D’emblée, on a conscience de ne pas être en présence d’une adaptation fidèle du livre de Stoker. Le récit démarre en effet en Angleterre, après l’échouage du Démeter. Si certains lieux de l’action sont des extérieurs, la plupart des scènes se déroulent à l’intérieur, comme un hommage appuyé aux racines théâtrales du Dracula (1931) de Tod Browning. De même, le scénariste malmène la galerie de personnage du roman : Harker et Renfield sont fusionnés, et seuls Seward et Van Helsing s’opposeront au comte. Pour autant, à mesure où le récit progresse, les créateurs de cet épisode montre une connaissance approfondie du livre, réintégrant certains éléments ultérieurement (le récit de Jonathan Harker). Mina et Lucy rencontre Swales lors de leur promenade au cimetière, Van Helsing parle avec un accent prononcé : autant d’éléments qui montre un retour au texte d’origine, même si parcellaire. D’autant que la confrontation finale débouche sur un baisser de rideau très différent de celui du roman (et des adaptations précédentes) : Harker et Mina n’ont pas été purifiés par la mort du comte, ils figurent au contraire la continuité de la malédiction de ce dernier.
Le film respecte un certain nombre des caractéristiques du comte établies par Bram Stoker. Ainsi est-il en mesure de se déplacer la journée, même s’il ne dispose pas de ses pouvoirs. Le comte est accompagné de trois femmes qui hantent les murs de son château, et s’attaquent à Harker. Le comte semble disposer d’impressionnant pouvoirs d’hypnose et peut se transformer en chauve-souris. La nuit, il préfère reposer dans son cercueil. Les auteurs ont néanmoins davantage creusé le folklore vampirique, l’exposé de Van Helsing étant beaucoup plus long que dans le roman. De même, Dracula, quand il relate ses origines, fait allusion à Vlad Tepes et à sa généalogie qui remonte à Atilla le Hun. On ne peut pas manquer de remarquer, pour finir, que les canines du comte rappellent beaucoup celles de Nosferatu.
Dentholm Elliot campe un Dracula très sixties – ses lunettes en tête – engoncé dans une cape qui souligne son lien avec la chauve-souris. Si on peut regretter que de nombreux aspects du roman soient simplifiés ou passés sous silence (la première partie est réduite au maximum), l’ensemble ne manque pas d’intérêt par son hybridation. Le métrage de 90 minutes reste très influencé par le passif théâtral de l’adaptation d’Universal, mais il démontre dans le même l’envie de surprendre avec un récit pourtant connu.

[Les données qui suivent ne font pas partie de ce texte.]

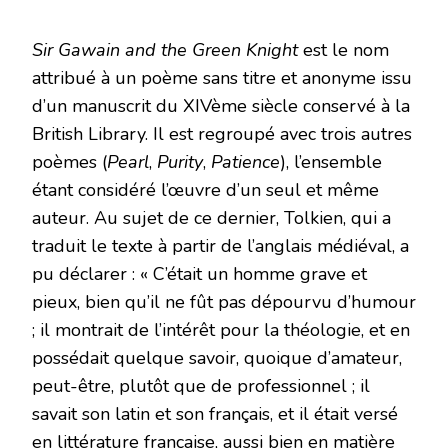
Sir Gawain and the Green Knight
est le nom
attribué à un poème sans titre et anonyme issu
d’un manuscrit du XIVème siècle conservé à la
British Library. Il est regroupé avec trois autres
poèmes (
Pearl
,
Purity
,
Patience
), l’ensemble
étant considéré l’œuvre d’un seul et même
auteur. Au sujet de ce dernier, Tolkien, qui a
traduit le texte à partir de l’anglais médiéval, a
pu déclarer : « C’était un homme grave et
pieux, bien qu’il ne fût pas dépourvu d’humour
; il montrait de l’intérêt pour la théologie, et en
possédait quelque savoir, quoique d’amateur,
peut-être, plutôt que de professionnel ; il
savait son latin et son français, et il était versé
en littérature française, aussi bien en matière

Pas parfait, très épuré – télévision oblige – mais loin d’être inintéressant. Quelque part, on pourrait être tenté de dire que le monologue de Dracula, quand il rappelle avec emphase son lignage, fera par la suite école. A commencer par la version de Dan Curtis. Détail amusant, enfin : Corin Redgrave, qui interprète Jonathan Harker, jouera un rôle récurrent dans la série vampirique Ultraviolet (1998).